Once you have these two functions you can apply standard Bound and Branch search. Note that the speed of your search is going to greatly depend on how tight your Upper Bound is and how tight your Lower Bound is.
To get a faster solution than exhaustive search, I think what you want is probably dynamic programming. In dynamic programming, you find some sort of "step" that takes you possibly closer to your solution, and keep track of the results of each step in a big matrix. Then, once you have filled in the matrix, you can find the best result, and then work backward to get a path through the matrix that leads to the best result. The matrix is effectively a form of memoization.
Dynamic programming is discussed in The Algorithm Design Manual but there is also plenty of discussion of it on the web. Here's a good intro: http://20bits.com/articles/introduction-to-dynamic-programming/
I'm not sure exactly what the "step" is for this problem. Perhaps you could make a scoring metric for a board that simply sums the points for each of the bubble groups, and then record this score as you try popping balloons? Good steps would tend to cause bubble groups to coalesce, improving the score, and bad steps would break up bubble groups, making the score worse.
You can translate this problem into problem of searching shortest path on graph. http://en.wikipedia.org/wiki/Shortest_path_problem
I would try whit A* and heuristics would include number of islands.
In my chess program I use some ideas which could probably adapted to this problem.
Move Ordering. First find all
possible moves, store them in a list,
and sort them according to some
heuristic. The "better" ones first,
the "bad" ones last. For example,
this could be a function of the size
of the group (prefer medium sized
groups), or the number of adjacent
colors, groups, etc.
Iterative Deepening. Instead of
running a pure depth-first search,
cut of the search after a certain
deep and use some heuristic to assess
the result. Now research the tree
with "better" moves first.
Pruning. Don't search moves which
seems "obviously" bad, according to
some, again, heuristic.
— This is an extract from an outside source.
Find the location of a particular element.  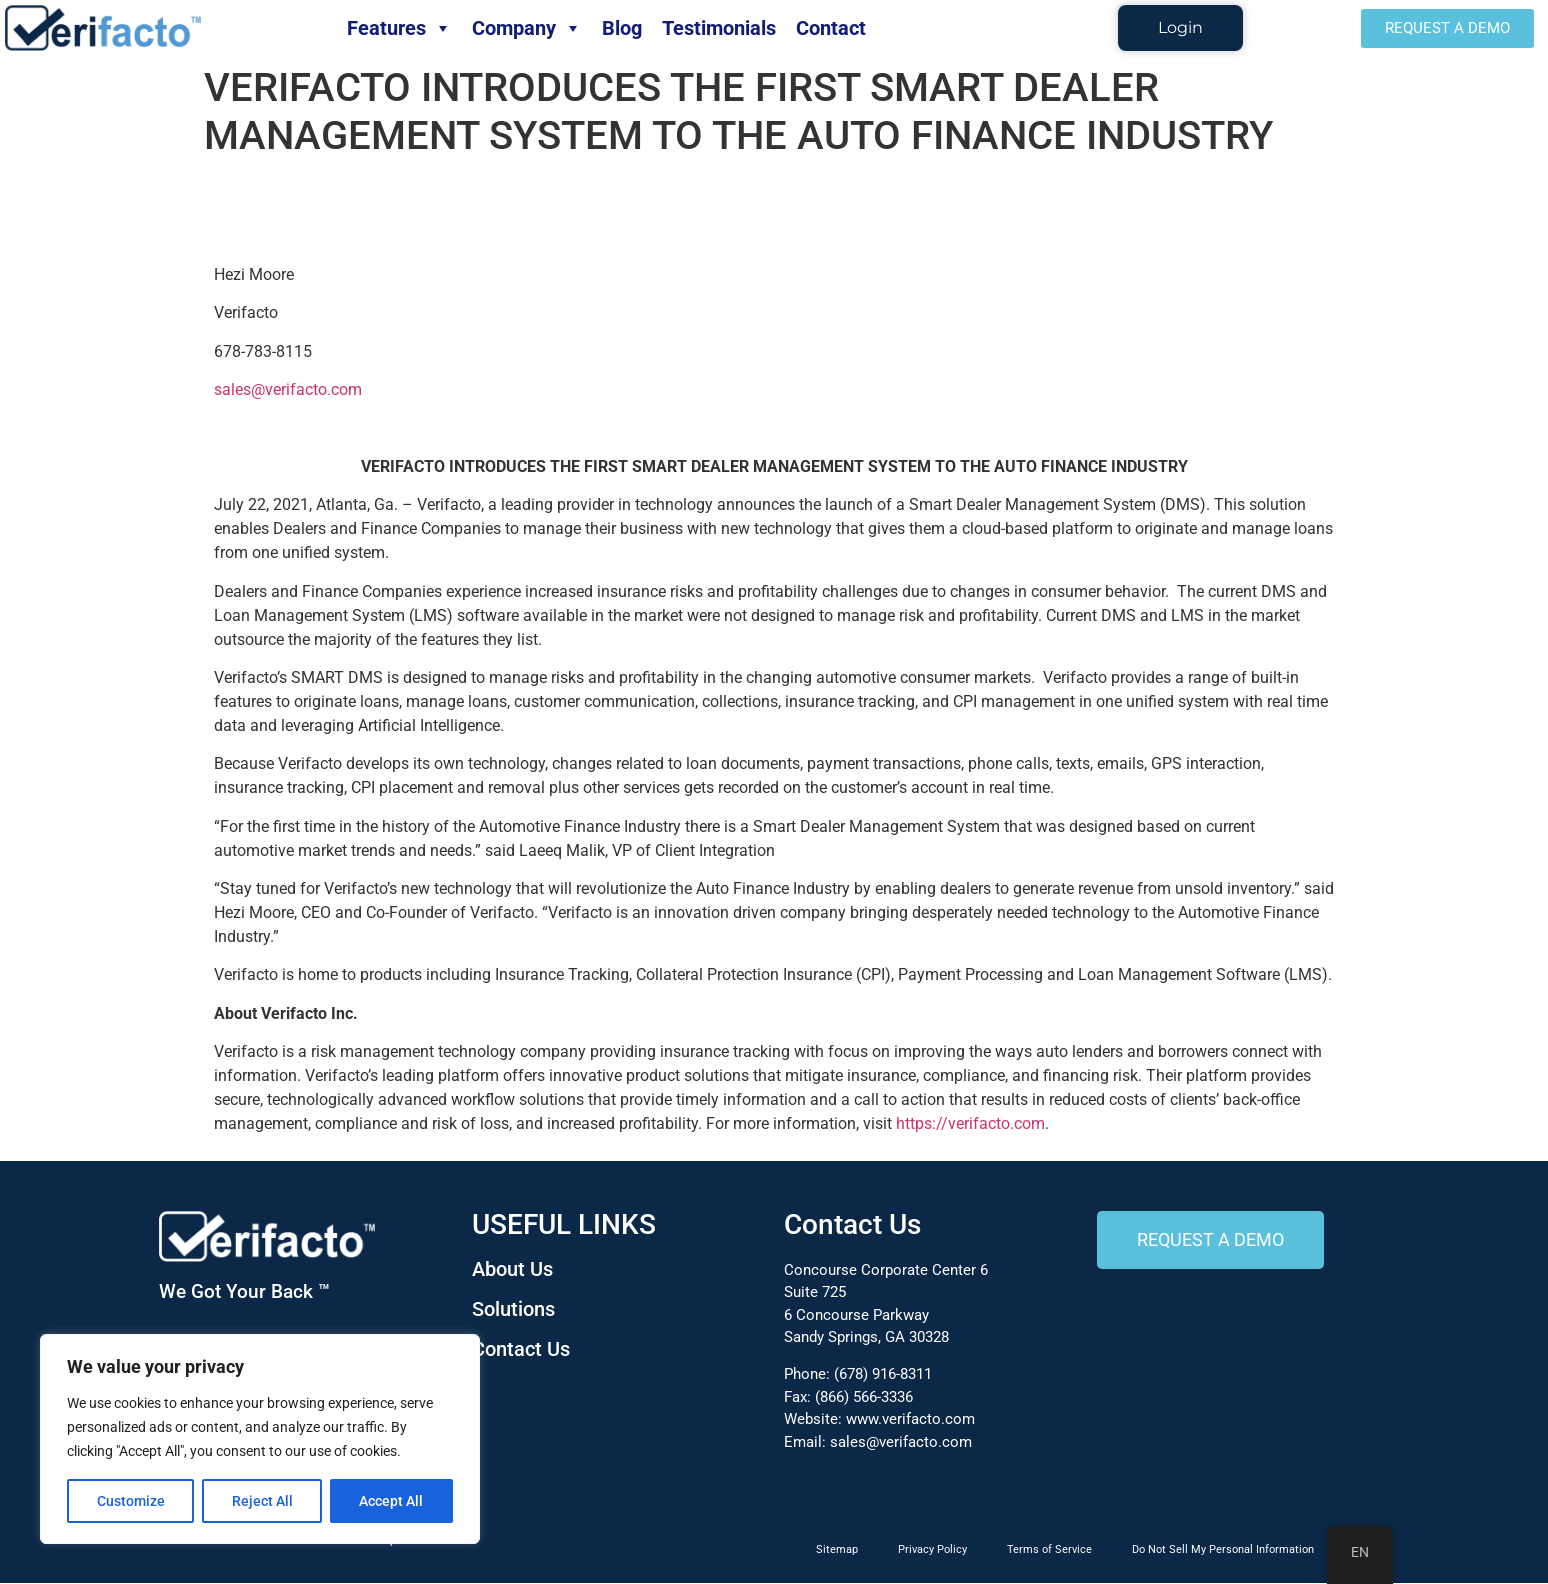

This involves
the risk that you won't find the
optimal solution anymore, but
depending on your heuristics you will
very likely find it much earlier.
Hash Tables. No need to store every
board you come accross, just remember
a certain number and overwrite older
ones.
I'm almost finished writing my version of the "solver" in Java. It does both exhaustive search, which takes fricking ages for larger board sizes, and a directed search based on a "pool" of possible paths, which is pruned after every generation, and a fitness function used to prune the pool. I'm just trying to tune the fitness function now...
Update - this is now available at http://bubblesolver.sourceforge.net/
This isn't my area of expertise, but I would like to recommend a book to you. Get a copy of The Algorithm Design Manual by Steven Skiena. This has a whole list of different algorithms, and once you read through it you can use it as a reference. If nothing else it will help you consider your options.